Why is there motion? The stars move, birds move, people move, air moves, even rocks move (when dropped). Why?
In the Physics, Aristotle inquires into natural or movable bodies. The source of their motion is explored. But this mode of inquiry leaves him on the threshold of metaphysics and theology. To look into the causes of motion leads him to investigate a first cause of motion–that is, an eternal, sustaining cause. This new mode of inquiry, followed up in the Metaphysics, leads to an insight not only into motion, but into being itself.
Motion and change, despite their appearances are quite regular. At the atomic, elemental, and cellular level, even up to the symbiotic level of existence, we see something that can be characterized as organization. Accidents, chaos, mutations and collisions are all the result of different levels of organization and causation intersecting. So if we are to ask about the source of motion, we ultimately are looking into the source of all this order.
Completing the Circle
In the climatic book of the Metaphysics (XII), Aristotle returns to the question of the first mover, and he once again deduces that there must be an unmoved mover of the universe. He then concludes that this unmoved mover moves the sphere of the fixed stars. But it causes motion, not by touching, but in the manner of something desirable. The eternal circular motion of the heavens is an imitative expression of longing. The order of the heavens is brought about by the Unmoved Mover, that is, by the Unmoved Mover being an object of desire.

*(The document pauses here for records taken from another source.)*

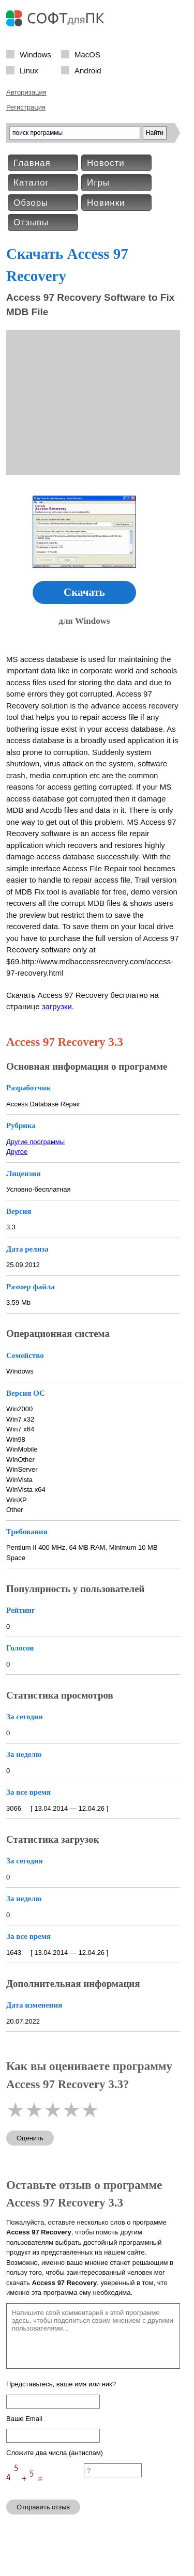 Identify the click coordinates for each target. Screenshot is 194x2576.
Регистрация (26, 107)
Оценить (30, 2138)
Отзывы (31, 222)
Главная (32, 163)
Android (87, 70)
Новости (106, 163)
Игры (98, 183)
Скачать (84, 592)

Dante drew upon this conception of the universe when he wrote in his Paradiso of a “love that moves the sun and all the other stars.”
Divine Order
At this point, Aristotle looks directly into the nature of this Unmoved Mover. He discovers what is implicit in the motion of the heavens, that this divine Being is not merely a cause of motion, but of being. But even more radically, it causes being, by being a cause of order, because to be is to be ordered.
The Unmoved Mover is not merely what sets the heavens in motion and thus maintains movement. The Unmoved Mover is the principle of all being in as much as it is the principle of organization-not just that we exist, but the manner in which we exist.
The universe as such could not exist without something maintaining it in motion, but even more so, it could not be what it is without something maintaining it as an ordered array–a cosmos
In The Army or the General?
Aristotle than asks whether the good of the universe is something found in a separate/distinct part, or whether it is in the whole. Or perhaps, he concludes suggestively, it is like an army, in which the order is first and foremost in the general, but also, because of the general in the whole.
This General who contemplates himself is not empty or without order. While the Unmoved Mover does not think of the rest of the universe (unlike the true God), it yet contains the totality of all order, the fullness of all possible arrangement and beauty in the divine simplicity of its everlasting activity.
It is this order by which the universe is governed. And this conclusion brings to a close a long circle which began in the Physics. The first Mover, the efficient cause of motion is revealed to be identical with the final cause of being, that for the sake of which all things live and move.
To investigate the cause of motion is here shown not merely to be a search into a first movement in time, but into the nature of being itself. (Aristotle is not, after all, looking into the first temporal movement, which itself is not a coherent question for him.) For this reason, for him to investigate a first motion is to investigate something far more startling. It is to ask, not simply why things move, by why things are the way they are, ordered, regular, and, yes, even in motion. Thus to ask about motion and order is to arrive at the doorstep of being itself. Natural motion is simply one indication of this startling fact, that existence is itself something dynamic, expressive of arrangement and purpose.
The unity of each being, the unity of the cosmos, the laws which govern nature and even the yearnings of the human heart are due to this Being that maintains motion which is not merely motion, a Being that brings form and matter into harmony, who gives limit and direction to contraries, who makes the causes causes and serve regular ends.
What kind of order are we talking about? What kind of Being. Aristotle permits himself to suggest that this Being is Intelligence itself, that the activity of this intelligence is Life itself, and that such a being is happy, and Good. In the face of such a conclusion, of such order and unity, Aristotle concludes, echoing Homer, “Let there be one Lord!”